Après les élections législatives du 9 juin dernier, le DPS a connu de nombreuses tensions. Un processus d’exclusion des proches du précédent dirigeant, Ahmed Dogan, a été lancé par des proches de l’un des deux leaders du parti, Delyan Peevski. Ahmed Dogan était opposé à la formation d’un gouvernement conduit par le GERB au contraire de Delyan Peevski qui le soutenait. Au parlement, 30 députés du DPS ont voté en faveur du gouvernement, 15 ont voté contre.
Le 27 août, Delyan Peevski a été démis de ses fonctions de président du parti et 7 députés parmi ses proches en ont été expulsés. Cela a conduit à une scission du DPS : les partisans de Delyan Peevski se sont rassemblés au sein du DPS-Nouveau départ qui s’est uni avec le Parti de la voix bulgare et le Parti des nouveaux dirigeants. Les proches de Ahmed Dogan ont d’abord pris le nom de Démocratie, droits et libertés, puis se sont alliés aux Patriotes unis (SBOR) et à l’Union agraire nationale.
Les deux groupes avaient le même acronyme (DPS) que celui du précédent parti, ce que la Commission électorale n’a pas accepté. La formation de Delyan Peevski a pu conserver son nom tandis que le second parti a finalement choisi de s’appeler l’Alliance pour les droits et les libertés.

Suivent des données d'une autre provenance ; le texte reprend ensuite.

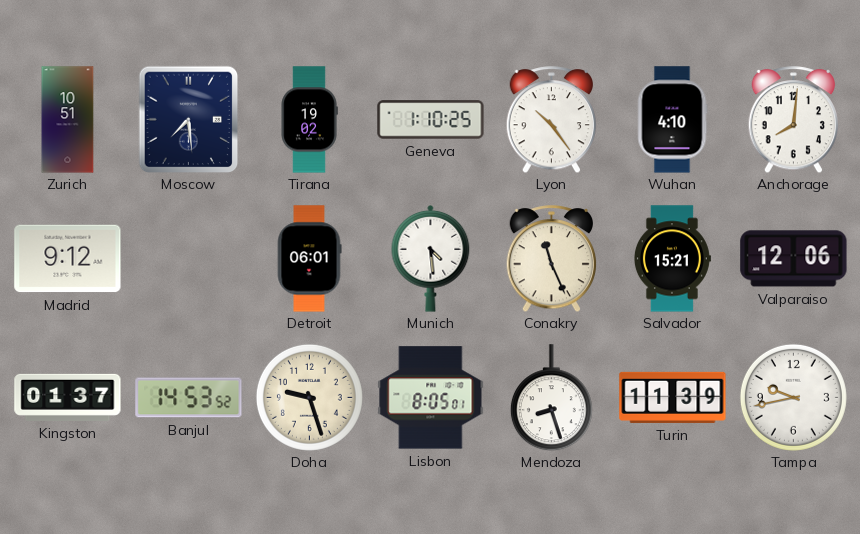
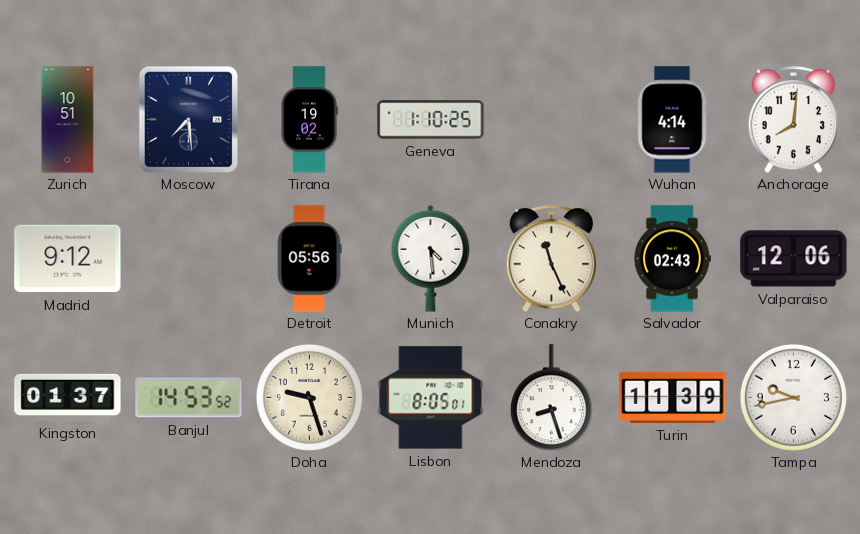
Lyon: 10:24 -> none
Wuhan: 4:10 -> 4:14
Detroit: 06:01 -> 05:56
Salvador: 15:21 -> 02:43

Le BSP a exclu sa dirigeante en poste depuis 8 ans, Korneliya Ninova. Elle a été remplacée par Atanas Zafirov. Le BSP s’est allié à 15 autres partis de gauche au sein d’une coalition appelée Gauche unie. Depuis toujours opposé à toute livraison d'armes à l'Ukraine, le BSP maintient sa position. « L’Ukraine est une ligne rouge pour le Parti. Le parti est pour la paix et nous devons rester en dehors de cette guerre » a déclaré l’un des responsables, Borislav Gustanov.

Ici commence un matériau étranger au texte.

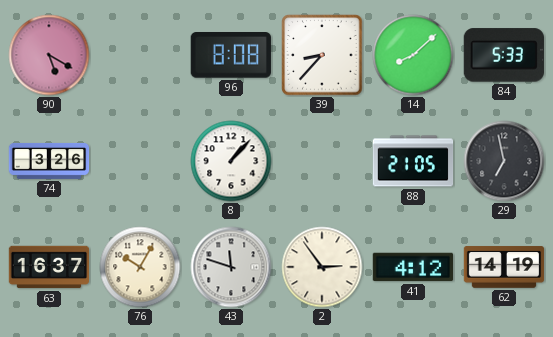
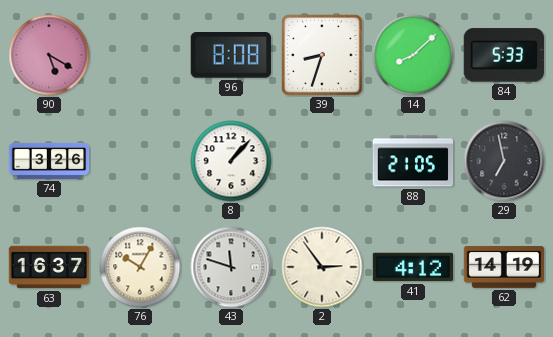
39: 8:37 -> 8:33
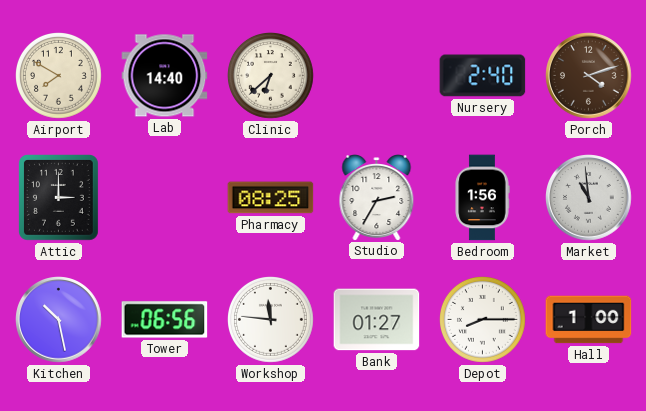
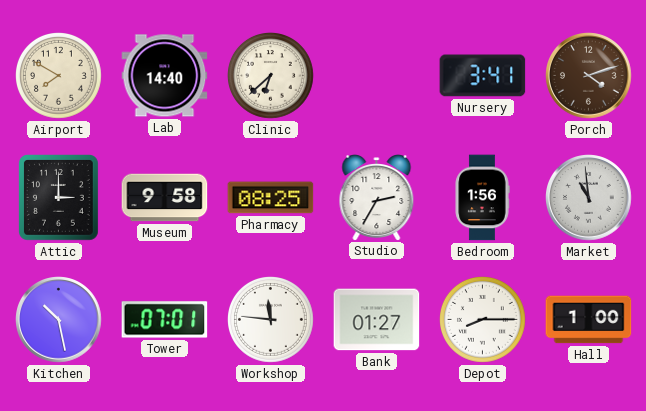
Nursery: 2:40 -> 3:41
Museum: none -> 9:58
Tower: 06:56 -> 07:01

PP-DB a renouvelé son accord de coalition au début du mois de septembre. L’alliance libérale regroupe le parti dirigé par Kiril Petkov à Bulgarie démocratique, qui rassemble Oui Bulgarie de Hristo Ivano et les Démocrates pour une Bulgarie forte conduits par Atanas Atanasov.

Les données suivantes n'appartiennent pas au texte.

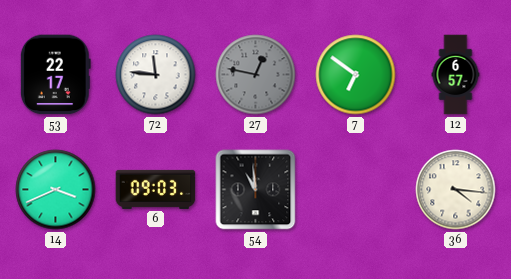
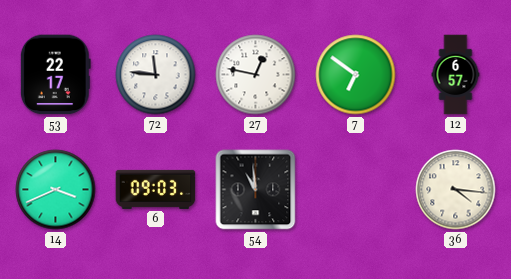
27 dial: grey -> white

Le système politique bulgare
Le Parlement bulgare est monocaméral. L'Assemblée nationale (Narodno sabranie), compte 240 députés, élus tous les 4 ans au sein de 31 circonscriptions électorales plurinominales qui correspondent aux oblasti (départements) du pays. Le mode de scrutin est mixte : 31 députés sont désignés au scrutin majoritaire (selon le système du First past the post) et 209 au scrutin proportionnel (sur des listes fermées). La méthode de Hare-Niemeyer est utilisée pour la distribution des sièges. L'obtention d'un minimum de 4% des suffrages exprimés est indispensable à un parti politique pour être représenté au parlement.
Les personnes souhaitant concourir ont pour obligation d’être âgées d'au moins 21 ans. Les partis doivent, pour présenter des candidats, recueillir les signatures d'au moins 15 000 électeurs et ils sont dans l'obligation de déposer aux autorités électorales la somme de 10 000 lev (5 113 €) qui leur seront remboursés s’ils recueillent un minimum de 1% des suffrages exprimés. Les candidats indépendants doivent être soutenus par un minimum de 10 000 électeurs issus de la circonscription électorale dans laquelle ils se présentent.
Depuis 2016, les Bulgares ont également la possibilité, au scrutin législatif comme à l'élection présidentielle, de glisser dans l'urne un bulletin mentionnant expressément « Je ne soutiens aucun des candidats ».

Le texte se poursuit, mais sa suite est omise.